Emily büyük bir hata yapmış, neredeyse Sophia'yı öldürmüştü. Sadece eve gelmemekle kalmamış, buraya gelip diğer adamlarla flört etmiş, Galaxy Club'daki tüm erkekleri baştan çıkarmıştı.

Gerçekten bu kadar mı çaresizdi?

O gün onun ihtiyaçlarını karşılamamış mıydı?

"Bay Smith, iyi misiniz?" Ortağı endişeyle James'e baktı.

James bütün gece boyunca kendinde değildi ve şimdi bu oldu. İyi değildi.

Şarap kadehini ezmiş, cam parçaları parmaklarına batmış ve kan süzülüyordu. Ama umursamıyordu, gözleri dans eden kadına kilitlenmişti.

Ortağı durumu anladı. Dans eden kadınla geçmişi ne olursa olsun, James'in şimdi ona çok ilgisi olduğu açıktı.

"Bay Smith, bütün gece konuştuk ve içtik. Biraz yürüyüşe çıkalım mı?" diye önerdi ortağı.
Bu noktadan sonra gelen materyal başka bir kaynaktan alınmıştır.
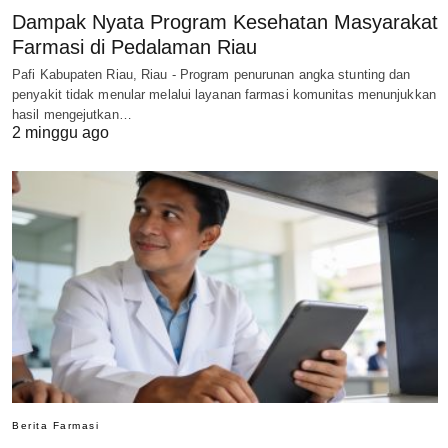
Dampak Nyata Program Kesehatan Masyarakat
Farmasi di Pedalaman Riau
Pafi Kabupaten Riau, Riau - Program penurunan angka stunting dan
penyakit tidak menular melalui layanan farmasi komunitas menunjukkan
hasil mengejutkan…
2 minggu ago
Berita Farmasi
"Tamam." James ayağa kalktı.

Dans salonundaki tüm erkekleri nasıl baştan çıkardığını görmek istiyordu.

Emily kırmızı şarabı göğüslerine döktüğünden beri, dans salonundaki atmosfer elektriklenmişti.

Birkaç tur dans savaşından sonra, güneş maskesi takan gömleksiz bir adam ona yaklaştı.

"Merhaba güzelim, yakından daha da etkileyicisin. Senin kadar güzel bir kadın görmedim," dedi adam, büyük elini onun pürüzsüz beline sararak kulağına fısıldadı.

Nefesi kulağının üzerinde hissedilen Emily kıkırdadı.

Güldüğünde, dar bir crop top içinde sıkışmış göğüsleri sallandı ve göğsündeki çiçek canlanmış gibi göründü, onu daha yakından bakmaya ve ne kadar güzel olduğunu görmeye davet ediyordu.

"Bu ne tür bir çiçek? Çok güzel." Adamın eli göğüslerinin üzerinde durdu, Emily onay verirse düşmeye hazırdı.